Items from a data source:
__________

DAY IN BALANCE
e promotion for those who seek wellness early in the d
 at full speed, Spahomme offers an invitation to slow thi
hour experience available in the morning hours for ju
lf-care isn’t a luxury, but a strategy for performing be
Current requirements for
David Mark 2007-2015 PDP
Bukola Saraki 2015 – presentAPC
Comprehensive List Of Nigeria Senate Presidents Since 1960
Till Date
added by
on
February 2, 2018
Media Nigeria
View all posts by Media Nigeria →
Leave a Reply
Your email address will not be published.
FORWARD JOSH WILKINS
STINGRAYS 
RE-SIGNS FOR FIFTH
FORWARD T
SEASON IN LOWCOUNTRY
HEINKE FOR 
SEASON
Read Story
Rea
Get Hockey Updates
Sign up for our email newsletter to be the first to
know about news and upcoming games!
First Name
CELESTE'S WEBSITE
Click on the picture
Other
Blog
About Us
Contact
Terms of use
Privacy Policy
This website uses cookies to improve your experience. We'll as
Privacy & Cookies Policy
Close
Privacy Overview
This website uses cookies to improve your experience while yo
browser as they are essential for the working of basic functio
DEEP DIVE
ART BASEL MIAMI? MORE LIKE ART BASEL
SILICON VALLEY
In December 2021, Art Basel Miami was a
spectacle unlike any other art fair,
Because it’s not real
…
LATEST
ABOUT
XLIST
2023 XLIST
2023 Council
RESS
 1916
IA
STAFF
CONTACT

__________

◆ **Work order**
Every entry above should be retyped exactly as it appears.

◆ **Answer to this problem**
DAY IN BALANCE
e promotion for those who seek wellness early in the d
 at full speed, Spahomme offers an invitation to slow thi
hour experience available in the morning hours for ju
lf-care isn’t a luxury, but a strategy for performing be
Current requirements for
David Mark 2007-2015 PDP
Bukola Saraki 2015 – presentAPC
Comprehensive List Of Nigeria Senate Presidents Since 1960
Till Date
added by
on
February 2, 2018
Media Nigeria
View all posts by Media Nigeria →
Leave a Reply
Your email address will not be published.
FORWARD JOSH WILKINS
STINGRAYS 
RE-SIGNS FOR FIFTH
FORWARD T
SEASON IN LOWCOUNTRY
HEINKE FOR 
SEASON
Read Story
Rea
Get Hockey Updates
Sign up for our email newsletter to be the first to
know about news and upcoming games!
First Name
CELESTE'S WEBSITE
Click on the picture
Other
Blog
About Us
Contact
Terms of use
Privacy Policy
This website uses cookies to improve your experience. We'll as
Privacy & Cookies Policy
Close
Privacy Overview
This website uses cookies to improve your experience while yo
browser as they are essential for the working of basic functio
DEEP DIVE
ART BASEL MIAMI? MORE LIKE ART BASEL
SILICON VALLEY
In December 2021, Art Basel Miami was a
spectacle unlike any other art fair,
Because it’s not real
…
LATEST
ABOUT
XLIST
2023 XLIST
2023 Council
RESS
 1916
IA
STAFF
CONTACT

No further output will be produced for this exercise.